Mero picks up a shovel and tries to help keep the passage clear in between wheelbarrow loads. 

OOC:
Mero will clear rubble from the floor in between wheelbarrow trips. Once the tunnel is clear, and it looks safe, Mero will ask Squeak to fly a short distance into the tunnel to check the area with his blindsense and report back if anything living is in the immediate area around the tunnel.


----------



## Mithran (Oct 5, 2005)

Hond will move ten feet back from Gerryt and watches with interest once Gerryt starts his work.

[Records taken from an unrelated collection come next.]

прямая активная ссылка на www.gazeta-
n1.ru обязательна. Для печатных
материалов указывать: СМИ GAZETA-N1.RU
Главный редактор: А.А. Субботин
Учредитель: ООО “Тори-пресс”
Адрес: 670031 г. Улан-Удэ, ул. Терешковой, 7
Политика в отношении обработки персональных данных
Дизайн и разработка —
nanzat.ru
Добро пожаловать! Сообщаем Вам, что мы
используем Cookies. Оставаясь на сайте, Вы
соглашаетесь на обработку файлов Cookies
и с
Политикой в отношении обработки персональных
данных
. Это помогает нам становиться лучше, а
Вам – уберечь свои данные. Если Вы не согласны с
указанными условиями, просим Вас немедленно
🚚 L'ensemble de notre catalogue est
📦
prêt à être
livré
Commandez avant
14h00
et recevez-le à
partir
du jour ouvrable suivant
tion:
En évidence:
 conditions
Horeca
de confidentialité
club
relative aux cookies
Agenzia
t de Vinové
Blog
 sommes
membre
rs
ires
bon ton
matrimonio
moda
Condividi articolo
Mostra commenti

OOC: Just giving you room to work, yeah, that's it.


----------



## Ferrix (Oct 5, 2005)

Aphram stands back, knowing that Gerryt was more than capable of directing the efforts now, he'll help unload the carts with excess rubble, but leaves the main work to Hond and Gerryt.


----------



## Krug (Oct 6, 2005)

Grim will help Mero with clearing the tunnel. "This remind Grim when just small peon... but not shoveling rocks then." The orc doesn't go on to say what he used to shovel.


----------



## Evilhalfling (Oct 7, 2005)

Geyrrt manages to stabilize the roof but it will be a tight fit for humans and half-orcs.  Hond continues digging and Aphram and Grim manage to clear the rubble from the tunnel.  Hond goes back to work on the main blockage, now making the tunnel slightly smaller so as not to upset the fragile ceiling.  Geyrrt isn't sure at first, but on a second look reports that the section beyond looks okay. When Hond removes a large rock near the top of the pile, strong smells wash over you.  The smell of fungus, and the natural fertilizer used to grow them.  The space beyond looks mostly dark, with a dim light coming from above.  The tunnel seems to open out to a large space, just on the other side of the rubble. 

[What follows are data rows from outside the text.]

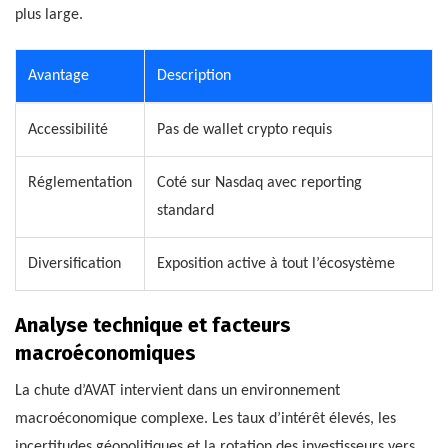
plus large.
Avantage
Description
Accessibilité
Pas de wallet crypto requis
Réglementation
Coté sur Nasdaq avec reporting
standard
Diversification
Exposition active à tout l’écosystème
Analyse technique et facteurs
macroéconomiques
La chute d’AVAT intervient dans un environnement
macroéconomique complexe. Les taux d’intérêt élevés, les
incertitudes géopolitiques et la rotation des investisseurs vers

It will only take another round to open the passage, two to clear the tunnel completely. 
Mero sends squeak forward through the hole – What are the rest of you doing? 

OOC: disarm 12+11=23, search 6+9 =15, 12+9 =21


----------



## ShaggySpellsword (Oct 13, 2005)

After the tunnel opens up and Gerryt is finished with his work he looks back at the others.

"So, what is supposed to be on the other side of this rubble and how far down is it?  With a little room to work, I could sneak down there, pretty undetected, and see what I could see...look for traps and the like."


----------



## Krug (Oct 13, 2005)

Still digging, Grim mutters to himself "Should have gobbos do this work..."


----------



## Evilhalfling (Oct 14, 2005)

Mero knows that strong smell is the food cavern itself, and that it lies just beyond the rock fall. Assuming that the dragon is still there it is no more than 150' ft away, and perhaps much closer.


----------



## SelcSilverhand (Oct 17, 2005)

Mero concentrates on his familiar, trying to determine if Squeak feels fear indicating the presence of a hazard (such as a dragon!) before they proceed through the tunnel. 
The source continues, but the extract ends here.